Pantalla con gráfico del IBEX 35 en verde y oro en US$2450/onza durante tensión por IPC de EE.UU. y Fed

“Efecto Powell”: el IBEX 35 resiste, pero el IPC de EE.UU. y la Fed marcarán su destino

Mercado en jaque: El IBEX 35 cierra en verde, pero la sombra de Jerome Powell y el IPC estadounidense ponen a prueba su resistencia en máximos históricos.

Un cierre en verde con señal de alerta: resistencia, no euforia

El IBEX 35 logró ayer un avance del 0,4%, suficiente para mantenerse en máximos de ciclo (11.200 puntos), pero con un matiz clave: el volumen de negociación fue un 12% inferior a la media de las últimas cuatro semanas. Esto confirma que los inversores no huyen, pero sí exigen mayor prima de riesgo antes de apostar con fuerza. El índice español se sostuvo gracias a cuatro pesos pesados: BBVA (+1,8%), Inditex (+1,2%), ArcelorMittal (+2,1%) y Merlin Properties (+1,5%), que juntos aportaron el 60% del avance total.

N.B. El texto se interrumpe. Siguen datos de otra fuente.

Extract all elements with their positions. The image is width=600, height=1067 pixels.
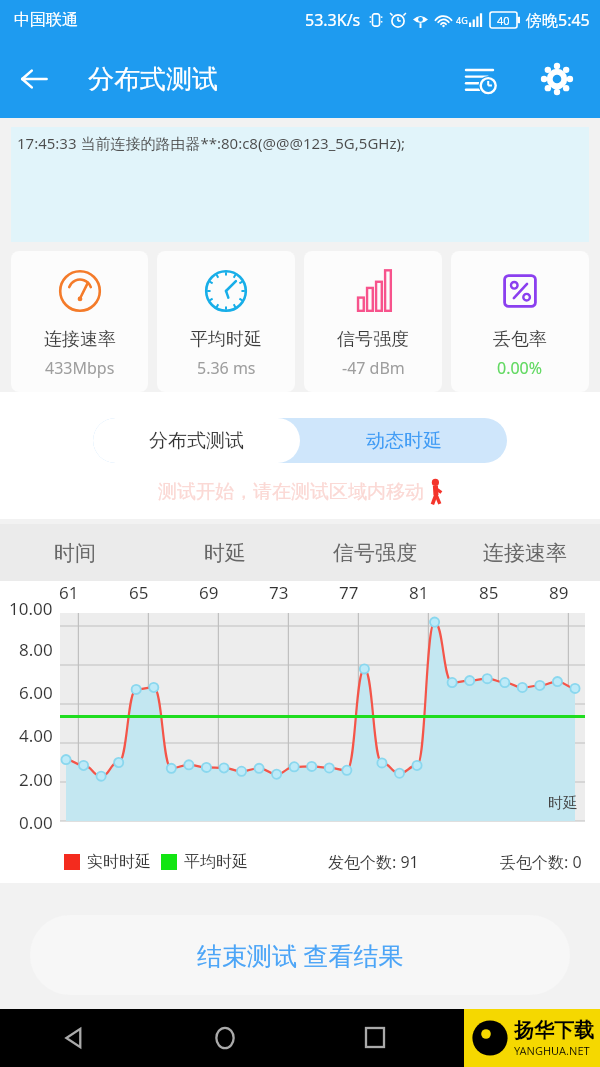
staticText: 丢包个数: 0 xyxy=(500,851,582,873)
staticText: 65 xyxy=(129,581,149,604)
staticText: 69 xyxy=(199,581,219,604)
staticText: 8.00 xyxy=(19,638,53,661)
staticText: 时间 xyxy=(54,540,96,566)
staticText: YANGHUA.NET xyxy=(514,1043,590,1058)
staticText: 89 xyxy=(549,581,569,604)
button[interactable]: 动态时延 xyxy=(300,418,507,463)
staticText: 61 xyxy=(59,581,79,604)
staticText: 时延 xyxy=(548,794,578,813)
button[interactable]: 信号强度 xyxy=(300,524,450,581)
staticText: 73 xyxy=(269,581,289,604)
staticText: 0.00% xyxy=(497,357,543,379)
staticText: 结束测试 查看结果 xyxy=(197,938,404,972)
staticText: 5.36 ms xyxy=(197,357,256,379)
staticText: 连接速率 xyxy=(44,328,116,351)
button[interactable]: 分布式测试 xyxy=(93,418,300,463)
staticText: 中国联通 xyxy=(14,10,78,30)
staticText: 4G xyxy=(456,14,468,26)
staticText: 傍晚5:45 xyxy=(526,9,590,31)
button[interactable]: Back xyxy=(8,53,60,105)
staticText: -47 dBm xyxy=(342,357,405,379)
button[interactable]: 连接速率 xyxy=(450,524,600,581)
staticText: 2.00 xyxy=(19,768,53,791)
button[interactable]: 丢包率 xyxy=(451,251,589,392)
staticText: 433Mbps xyxy=(45,357,115,379)
staticText: 81 xyxy=(409,581,429,604)
staticText: 平均时延 xyxy=(184,852,248,872)
button[interactable]: 结束测试 查看结果 xyxy=(30,915,570,995)
button[interactable]: 信号强度 xyxy=(304,251,442,392)
staticText: 动态时延 xyxy=(366,429,442,453)
staticText: 扬华下载 xyxy=(514,1018,594,1043)
staticText: 测试开始，请在测试区域内移动 xyxy=(158,480,424,504)
staticText: 4.00 xyxy=(19,724,53,747)
button[interactable]: Download xyxy=(450,1009,600,1067)
staticText: 40 xyxy=(497,13,510,28)
button[interactable]: 时间 xyxy=(0,524,150,581)
staticText: 实时时延 xyxy=(87,852,151,872)
button[interactable]: Back xyxy=(0,1009,150,1067)
staticText: 信号强度 xyxy=(333,540,417,566)
staticText: 连接速率 xyxy=(483,540,567,566)
staticText: 丢包率 xyxy=(493,328,547,351)
staticText: 77 xyxy=(339,581,359,604)
staticText: 6.00 xyxy=(19,681,53,704)
button[interactable]: 时延 xyxy=(150,524,300,581)
staticText: 17:45:33 当前连接的路由器**:80:c8(@@@123_5G,5GHz… xyxy=(17,133,405,153)
button[interactable]: 连接速率 xyxy=(11,251,148,392)
button[interactable]: History xyxy=(456,54,506,104)
staticText: 时延 xyxy=(204,540,246,566)
staticText: 发包个数: 91 xyxy=(328,851,419,873)
staticText: 分布式测试 xyxy=(88,63,218,96)
staticText: 0.00 xyxy=(19,811,53,834)
button[interactable]: Home xyxy=(150,1009,300,1067)
staticText: 10.00 xyxy=(9,597,53,620)
staticText: 53.3K/s xyxy=(305,9,361,31)
staticText: 信号强度 xyxy=(337,328,409,351)
staticText: 平均时延 xyxy=(190,328,262,351)
button[interactable]: Settings xyxy=(532,54,582,104)
button[interactable]: 平均时延 xyxy=(157,251,295,392)
button[interactable]: Recents xyxy=(300,1009,450,1067)
staticText: 85 xyxy=(479,581,499,604)
staticText: 分布式测试 xyxy=(149,429,244,453)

El contexto internacional reflejó el patrón típico en días de tensión institucional: refugio en oro (récord en US$2.450/onza), caída en rendimientos de bonos a 10 años (3,98%) y rotación sectorial agresiva. Lo llamativo fue la divergencia entre Europa y EE.UU.: mientras el IBEX 35 resistía, el S&P 500 caía un 0,7%, arrastrado por el sector financiero.

Índice IBEX 35

El oro no solo marcó récord nominal, sino que superó en un 22% su media histórica en sesiones previas a datos de inflación en EE.UU., según datos de Bloomberg. Este movimiento suele anticipar volatilidad: en las últimas 5 ocasiones que el metal alcanzó máximos antes del IPC estadounidense (2021-2024), el S&P 500 registró una corrección media del 3,2% en los 3 días siguientes.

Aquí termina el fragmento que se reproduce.